For reference, here you may find definitions for terms related to MADA+TOKAN, Arabic, and Natural Language Processing in general. This page is meant to help users of MADA who are new to nuances of Arabic NLP.
affix - A morpheme that attaches to the stem of a word, either at the beginning (prefix), end (suffix) or surroundin the stem (circumfix). Unlike clitics, affixes are syntactically and phonologically part of the word they attach to.
ATB (or PATB) - Abbreviation for Penn Arabic Treebank. Also a name for a common tokenization scheme which segments all clitics except the Al+ determiner.
Buckwalter encoding - a strict, one-to-one transliteration of Modern Standard Arabic script characters to ASCII invented by lexicographer Tim Buckwalter. A chart showing the Buckwalter character mapping.
clitic - A morpheme that has syntactic characteristics of a word but is phonologically bound to another word (usually directly, like an affix, but sometime unattached). Proclitics attach to the beginning of the word; enclitics attach to the end.
diacritics - In Arabic, optional symbols used to represent short vowels (vowel diacritics), indefiniteness (nunation diacritics), or consonant doubling (shadda diacritics). In Arabic writing, the inclusion of these symbols is optional; a given word may have all, some or none of the diacritics it possesses when the word is spoken. Diacritization is the process of recovering/generating missing diacritics for undiacritized text. In MADA, the diacritized form (or diac, for short) is the form of the word with all of its diacritics in place.

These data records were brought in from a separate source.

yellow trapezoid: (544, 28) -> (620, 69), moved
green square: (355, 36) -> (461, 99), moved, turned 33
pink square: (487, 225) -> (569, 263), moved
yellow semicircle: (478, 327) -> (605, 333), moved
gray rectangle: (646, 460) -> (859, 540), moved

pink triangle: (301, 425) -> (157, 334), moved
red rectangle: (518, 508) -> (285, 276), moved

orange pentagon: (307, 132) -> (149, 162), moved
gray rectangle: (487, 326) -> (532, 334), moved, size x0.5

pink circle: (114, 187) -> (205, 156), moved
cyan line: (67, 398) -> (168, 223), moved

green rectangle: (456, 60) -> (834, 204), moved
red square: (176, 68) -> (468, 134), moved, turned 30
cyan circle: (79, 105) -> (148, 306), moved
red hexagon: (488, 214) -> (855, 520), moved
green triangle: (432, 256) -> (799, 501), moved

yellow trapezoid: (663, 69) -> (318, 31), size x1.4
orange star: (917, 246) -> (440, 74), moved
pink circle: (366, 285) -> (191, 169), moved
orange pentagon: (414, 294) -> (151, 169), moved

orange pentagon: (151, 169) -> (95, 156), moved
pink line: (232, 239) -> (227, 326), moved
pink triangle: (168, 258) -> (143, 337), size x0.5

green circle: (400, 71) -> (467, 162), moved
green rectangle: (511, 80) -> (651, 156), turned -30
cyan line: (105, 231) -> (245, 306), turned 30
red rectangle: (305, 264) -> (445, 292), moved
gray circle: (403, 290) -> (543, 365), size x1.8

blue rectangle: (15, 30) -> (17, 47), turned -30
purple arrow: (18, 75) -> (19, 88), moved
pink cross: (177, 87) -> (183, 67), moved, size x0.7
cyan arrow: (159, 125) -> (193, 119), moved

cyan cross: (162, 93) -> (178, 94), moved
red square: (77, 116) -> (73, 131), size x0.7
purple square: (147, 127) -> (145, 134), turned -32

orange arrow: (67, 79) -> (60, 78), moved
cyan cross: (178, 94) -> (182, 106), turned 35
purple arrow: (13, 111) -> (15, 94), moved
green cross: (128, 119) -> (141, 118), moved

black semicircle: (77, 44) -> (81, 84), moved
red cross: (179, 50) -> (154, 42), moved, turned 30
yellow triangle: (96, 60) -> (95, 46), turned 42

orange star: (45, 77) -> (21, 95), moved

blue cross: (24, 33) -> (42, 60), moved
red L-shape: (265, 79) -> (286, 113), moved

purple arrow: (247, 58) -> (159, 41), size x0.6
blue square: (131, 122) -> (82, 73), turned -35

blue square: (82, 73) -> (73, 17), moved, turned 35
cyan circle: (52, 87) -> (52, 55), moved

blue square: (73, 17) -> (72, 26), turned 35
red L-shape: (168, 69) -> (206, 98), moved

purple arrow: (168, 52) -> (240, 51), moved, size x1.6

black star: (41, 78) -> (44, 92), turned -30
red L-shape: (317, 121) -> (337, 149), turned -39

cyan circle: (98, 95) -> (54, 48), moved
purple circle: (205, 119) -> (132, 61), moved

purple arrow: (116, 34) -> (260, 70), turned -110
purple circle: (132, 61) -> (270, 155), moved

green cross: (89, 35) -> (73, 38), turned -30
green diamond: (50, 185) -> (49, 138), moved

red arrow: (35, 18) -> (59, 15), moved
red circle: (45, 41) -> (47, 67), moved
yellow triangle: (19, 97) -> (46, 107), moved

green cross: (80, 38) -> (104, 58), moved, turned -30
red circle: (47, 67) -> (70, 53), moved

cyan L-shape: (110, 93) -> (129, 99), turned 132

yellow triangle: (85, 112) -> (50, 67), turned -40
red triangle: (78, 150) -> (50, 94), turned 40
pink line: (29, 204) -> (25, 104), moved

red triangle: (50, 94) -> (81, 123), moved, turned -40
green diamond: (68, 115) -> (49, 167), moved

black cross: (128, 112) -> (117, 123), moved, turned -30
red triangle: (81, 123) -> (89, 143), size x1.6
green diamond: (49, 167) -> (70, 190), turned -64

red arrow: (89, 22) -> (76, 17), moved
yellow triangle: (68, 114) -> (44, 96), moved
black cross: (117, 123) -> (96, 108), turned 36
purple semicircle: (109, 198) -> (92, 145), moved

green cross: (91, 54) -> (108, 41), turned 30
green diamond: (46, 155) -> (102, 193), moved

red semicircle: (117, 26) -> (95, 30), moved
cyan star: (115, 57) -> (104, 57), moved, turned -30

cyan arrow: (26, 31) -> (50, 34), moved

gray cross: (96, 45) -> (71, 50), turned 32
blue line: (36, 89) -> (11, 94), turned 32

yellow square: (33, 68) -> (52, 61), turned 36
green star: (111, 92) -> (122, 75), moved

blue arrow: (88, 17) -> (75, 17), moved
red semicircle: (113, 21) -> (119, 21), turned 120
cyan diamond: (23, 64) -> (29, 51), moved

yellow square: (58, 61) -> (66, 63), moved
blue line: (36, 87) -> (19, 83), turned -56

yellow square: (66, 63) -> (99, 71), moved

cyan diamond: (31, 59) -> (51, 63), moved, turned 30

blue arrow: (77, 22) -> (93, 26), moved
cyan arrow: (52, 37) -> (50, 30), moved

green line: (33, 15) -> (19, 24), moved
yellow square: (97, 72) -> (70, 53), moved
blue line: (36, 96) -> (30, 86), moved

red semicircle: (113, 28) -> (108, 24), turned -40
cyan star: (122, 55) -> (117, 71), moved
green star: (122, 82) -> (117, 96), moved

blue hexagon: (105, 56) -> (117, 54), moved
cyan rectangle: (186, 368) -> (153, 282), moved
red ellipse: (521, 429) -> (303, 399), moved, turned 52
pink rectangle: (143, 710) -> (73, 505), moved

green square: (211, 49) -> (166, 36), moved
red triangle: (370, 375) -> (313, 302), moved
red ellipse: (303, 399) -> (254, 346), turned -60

form-based morphology - the study of the form of units making up words, their interactions with each other and how they relate to the word's overall form.
functional morphology - the study of the function of units inside words and how they affect syntax and semantics.
gloss - A direct, simple and context-free translation of the word as might be found in a dictionary.
lemma - a conventional choice of one word to represent a particular lexeme (set); i.e., one word used to represent all words having the same core meaning and have only infection and clitic differences. Also referred to as the citation form. Lemmatization is the process of mapping a given word to its corresponding lemma.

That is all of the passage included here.